> TASK PROMPT
Return each line of the listing that follows in which the string "visiteurs" can be found.

===== GIVEN ENTRIES =====

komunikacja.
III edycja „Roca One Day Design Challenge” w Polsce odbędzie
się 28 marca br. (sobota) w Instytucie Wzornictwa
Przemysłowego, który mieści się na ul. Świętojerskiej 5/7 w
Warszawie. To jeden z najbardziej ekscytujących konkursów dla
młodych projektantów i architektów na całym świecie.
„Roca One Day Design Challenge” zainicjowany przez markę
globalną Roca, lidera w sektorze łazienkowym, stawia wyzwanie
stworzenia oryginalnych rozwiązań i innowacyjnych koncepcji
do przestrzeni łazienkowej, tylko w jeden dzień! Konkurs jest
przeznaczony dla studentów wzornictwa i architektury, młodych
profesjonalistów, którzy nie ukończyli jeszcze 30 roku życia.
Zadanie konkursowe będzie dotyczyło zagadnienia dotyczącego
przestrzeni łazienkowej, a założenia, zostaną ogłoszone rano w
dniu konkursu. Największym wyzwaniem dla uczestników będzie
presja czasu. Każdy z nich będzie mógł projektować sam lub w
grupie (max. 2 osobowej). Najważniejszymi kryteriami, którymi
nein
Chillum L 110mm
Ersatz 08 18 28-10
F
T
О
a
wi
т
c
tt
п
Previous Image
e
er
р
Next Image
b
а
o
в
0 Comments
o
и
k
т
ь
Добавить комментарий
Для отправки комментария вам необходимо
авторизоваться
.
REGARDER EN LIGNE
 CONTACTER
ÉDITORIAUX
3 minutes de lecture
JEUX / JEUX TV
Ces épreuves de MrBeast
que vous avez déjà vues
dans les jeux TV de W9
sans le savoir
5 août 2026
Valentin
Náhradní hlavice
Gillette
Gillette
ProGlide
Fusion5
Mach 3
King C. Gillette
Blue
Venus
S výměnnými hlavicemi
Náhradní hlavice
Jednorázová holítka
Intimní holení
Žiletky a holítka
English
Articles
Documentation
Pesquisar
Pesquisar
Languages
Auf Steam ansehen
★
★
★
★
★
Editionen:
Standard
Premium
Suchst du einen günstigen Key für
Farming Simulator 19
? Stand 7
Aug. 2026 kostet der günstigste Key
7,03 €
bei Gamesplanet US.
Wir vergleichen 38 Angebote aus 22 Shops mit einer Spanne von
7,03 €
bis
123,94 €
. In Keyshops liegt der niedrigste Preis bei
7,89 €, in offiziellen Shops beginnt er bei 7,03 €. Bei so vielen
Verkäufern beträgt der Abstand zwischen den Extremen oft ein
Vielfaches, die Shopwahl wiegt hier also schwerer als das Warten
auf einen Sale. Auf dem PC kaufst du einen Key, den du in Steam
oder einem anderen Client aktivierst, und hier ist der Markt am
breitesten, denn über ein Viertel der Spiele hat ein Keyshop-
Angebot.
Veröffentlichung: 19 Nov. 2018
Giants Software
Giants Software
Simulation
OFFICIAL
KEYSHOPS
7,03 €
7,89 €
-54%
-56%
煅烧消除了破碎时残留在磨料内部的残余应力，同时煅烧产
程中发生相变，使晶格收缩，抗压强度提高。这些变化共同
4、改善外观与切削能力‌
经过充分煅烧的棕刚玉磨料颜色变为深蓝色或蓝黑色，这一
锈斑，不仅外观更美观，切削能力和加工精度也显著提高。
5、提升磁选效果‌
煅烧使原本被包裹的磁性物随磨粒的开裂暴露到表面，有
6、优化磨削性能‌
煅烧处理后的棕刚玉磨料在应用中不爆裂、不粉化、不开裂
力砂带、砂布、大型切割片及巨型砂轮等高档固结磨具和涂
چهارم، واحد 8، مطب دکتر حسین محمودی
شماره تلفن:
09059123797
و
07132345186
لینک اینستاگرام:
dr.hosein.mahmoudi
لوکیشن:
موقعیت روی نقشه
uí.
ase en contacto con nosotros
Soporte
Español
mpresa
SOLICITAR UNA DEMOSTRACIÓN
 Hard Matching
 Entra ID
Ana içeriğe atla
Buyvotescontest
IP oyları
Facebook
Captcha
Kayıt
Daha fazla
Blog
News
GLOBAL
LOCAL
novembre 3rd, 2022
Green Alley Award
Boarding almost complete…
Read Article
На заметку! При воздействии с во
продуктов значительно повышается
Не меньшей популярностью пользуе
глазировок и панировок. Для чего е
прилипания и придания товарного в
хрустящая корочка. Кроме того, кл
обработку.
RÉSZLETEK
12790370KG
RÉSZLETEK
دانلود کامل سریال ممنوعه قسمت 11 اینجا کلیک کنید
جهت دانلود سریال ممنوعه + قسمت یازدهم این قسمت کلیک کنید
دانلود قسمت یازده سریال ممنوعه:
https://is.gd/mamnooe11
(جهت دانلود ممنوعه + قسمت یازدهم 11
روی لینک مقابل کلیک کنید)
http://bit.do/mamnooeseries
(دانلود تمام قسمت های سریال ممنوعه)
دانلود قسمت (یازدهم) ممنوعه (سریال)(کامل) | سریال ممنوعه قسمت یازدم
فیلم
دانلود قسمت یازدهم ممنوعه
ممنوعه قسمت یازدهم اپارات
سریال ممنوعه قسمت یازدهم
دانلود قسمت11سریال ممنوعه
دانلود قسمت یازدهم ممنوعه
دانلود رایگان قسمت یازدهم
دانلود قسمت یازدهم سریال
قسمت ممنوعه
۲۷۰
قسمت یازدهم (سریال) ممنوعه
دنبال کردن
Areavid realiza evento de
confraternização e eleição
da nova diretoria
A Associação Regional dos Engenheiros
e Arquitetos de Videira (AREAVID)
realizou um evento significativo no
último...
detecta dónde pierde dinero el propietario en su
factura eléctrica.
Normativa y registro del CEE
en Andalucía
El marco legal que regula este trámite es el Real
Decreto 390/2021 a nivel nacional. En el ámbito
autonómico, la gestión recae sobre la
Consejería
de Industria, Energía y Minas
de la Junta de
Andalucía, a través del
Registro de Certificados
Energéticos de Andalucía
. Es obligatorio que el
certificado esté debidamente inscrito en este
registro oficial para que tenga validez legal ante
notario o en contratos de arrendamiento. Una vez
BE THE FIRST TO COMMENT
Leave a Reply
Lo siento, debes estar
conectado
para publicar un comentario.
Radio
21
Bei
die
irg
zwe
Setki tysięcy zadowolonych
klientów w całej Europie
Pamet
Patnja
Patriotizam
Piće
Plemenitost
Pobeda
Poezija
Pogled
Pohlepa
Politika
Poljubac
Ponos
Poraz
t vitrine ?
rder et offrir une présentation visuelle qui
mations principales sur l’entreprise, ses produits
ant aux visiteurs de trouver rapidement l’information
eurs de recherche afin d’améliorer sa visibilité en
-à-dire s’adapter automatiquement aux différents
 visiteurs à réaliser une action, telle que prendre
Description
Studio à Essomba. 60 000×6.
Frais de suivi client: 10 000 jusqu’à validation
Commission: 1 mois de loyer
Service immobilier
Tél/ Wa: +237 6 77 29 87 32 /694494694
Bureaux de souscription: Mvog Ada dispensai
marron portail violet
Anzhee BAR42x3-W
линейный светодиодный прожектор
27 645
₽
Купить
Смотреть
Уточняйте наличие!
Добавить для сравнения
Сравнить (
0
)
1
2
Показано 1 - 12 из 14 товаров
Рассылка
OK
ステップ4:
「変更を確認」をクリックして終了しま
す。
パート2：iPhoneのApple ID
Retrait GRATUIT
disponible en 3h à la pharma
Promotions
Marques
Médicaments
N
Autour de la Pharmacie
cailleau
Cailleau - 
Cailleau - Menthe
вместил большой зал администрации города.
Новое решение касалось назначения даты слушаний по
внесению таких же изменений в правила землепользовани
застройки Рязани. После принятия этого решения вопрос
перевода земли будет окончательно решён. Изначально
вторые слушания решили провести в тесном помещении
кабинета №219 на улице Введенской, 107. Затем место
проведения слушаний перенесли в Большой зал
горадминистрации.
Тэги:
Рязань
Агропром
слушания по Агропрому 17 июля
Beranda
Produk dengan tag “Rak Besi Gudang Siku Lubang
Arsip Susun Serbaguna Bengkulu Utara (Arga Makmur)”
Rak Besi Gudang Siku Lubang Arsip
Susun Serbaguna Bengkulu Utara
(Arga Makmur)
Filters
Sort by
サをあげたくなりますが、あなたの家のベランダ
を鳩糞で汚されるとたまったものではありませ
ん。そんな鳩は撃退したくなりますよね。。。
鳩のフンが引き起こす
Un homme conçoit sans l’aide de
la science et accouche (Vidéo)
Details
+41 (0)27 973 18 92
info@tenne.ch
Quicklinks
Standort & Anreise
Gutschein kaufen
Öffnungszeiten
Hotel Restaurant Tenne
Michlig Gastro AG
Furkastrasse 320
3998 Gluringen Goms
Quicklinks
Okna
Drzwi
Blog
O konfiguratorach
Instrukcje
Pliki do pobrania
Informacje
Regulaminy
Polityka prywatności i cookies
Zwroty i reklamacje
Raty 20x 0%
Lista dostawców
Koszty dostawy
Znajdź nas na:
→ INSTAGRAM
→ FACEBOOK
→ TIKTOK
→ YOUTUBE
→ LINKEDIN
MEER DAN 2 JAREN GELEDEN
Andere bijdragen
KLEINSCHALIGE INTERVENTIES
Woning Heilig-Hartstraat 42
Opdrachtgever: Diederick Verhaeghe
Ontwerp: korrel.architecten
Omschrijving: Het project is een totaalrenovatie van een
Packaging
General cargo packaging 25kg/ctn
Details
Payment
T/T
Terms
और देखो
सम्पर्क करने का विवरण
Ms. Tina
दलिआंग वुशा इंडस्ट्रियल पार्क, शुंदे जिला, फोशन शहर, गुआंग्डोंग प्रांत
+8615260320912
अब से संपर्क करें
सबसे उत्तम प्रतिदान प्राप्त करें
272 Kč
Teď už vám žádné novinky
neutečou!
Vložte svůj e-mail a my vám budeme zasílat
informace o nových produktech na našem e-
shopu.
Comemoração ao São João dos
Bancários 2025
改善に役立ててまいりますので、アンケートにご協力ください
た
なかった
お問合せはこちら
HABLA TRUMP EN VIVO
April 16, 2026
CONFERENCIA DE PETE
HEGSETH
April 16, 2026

=====

> THE COMPLETED TASK
ant aux visiteurs de trouver rapidement l’information
 visiteurs à réaliser une action, telle que prendre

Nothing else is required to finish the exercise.